Page images and extracted text:
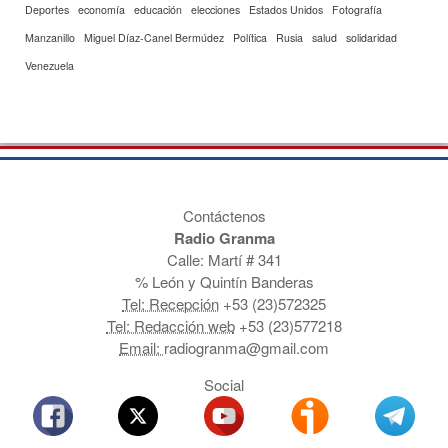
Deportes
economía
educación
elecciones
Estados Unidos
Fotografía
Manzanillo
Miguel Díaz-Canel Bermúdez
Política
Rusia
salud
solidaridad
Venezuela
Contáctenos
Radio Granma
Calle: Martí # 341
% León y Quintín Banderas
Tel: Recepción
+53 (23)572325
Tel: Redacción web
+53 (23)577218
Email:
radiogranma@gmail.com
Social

==

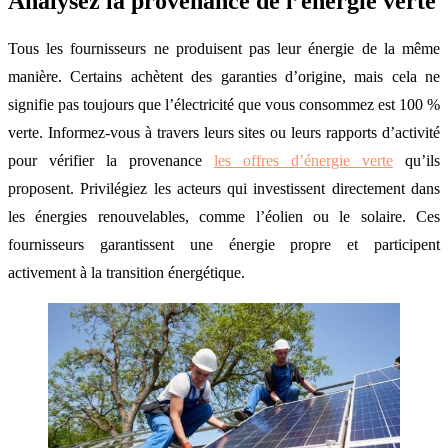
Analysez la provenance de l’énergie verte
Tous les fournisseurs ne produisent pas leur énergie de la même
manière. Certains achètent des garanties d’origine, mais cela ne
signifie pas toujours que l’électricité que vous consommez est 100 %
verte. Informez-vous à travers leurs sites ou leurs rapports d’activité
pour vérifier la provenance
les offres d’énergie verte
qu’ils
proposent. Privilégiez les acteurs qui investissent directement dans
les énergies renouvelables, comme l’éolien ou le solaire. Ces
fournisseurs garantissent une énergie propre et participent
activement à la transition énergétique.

---

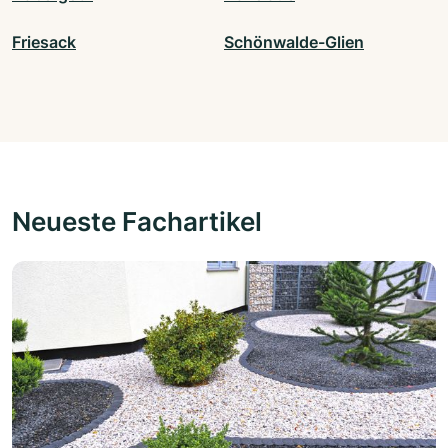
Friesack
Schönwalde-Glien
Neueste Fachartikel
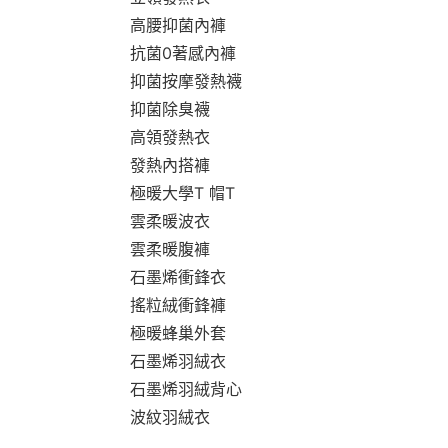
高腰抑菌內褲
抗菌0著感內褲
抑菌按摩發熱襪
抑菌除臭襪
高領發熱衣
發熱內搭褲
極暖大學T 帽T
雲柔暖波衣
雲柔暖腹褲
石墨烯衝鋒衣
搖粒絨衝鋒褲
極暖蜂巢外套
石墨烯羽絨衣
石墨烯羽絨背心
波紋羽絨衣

### WORK REQUIRED
Find the lines in the data that include "verte", then copy each of them.

### SOLUTION TO THE PROBLEM
Analysez la provenance de l’énergie verte
verte. Informez-vous à travers leurs sites ou leurs rapports d’activité
les offres d’énergie verte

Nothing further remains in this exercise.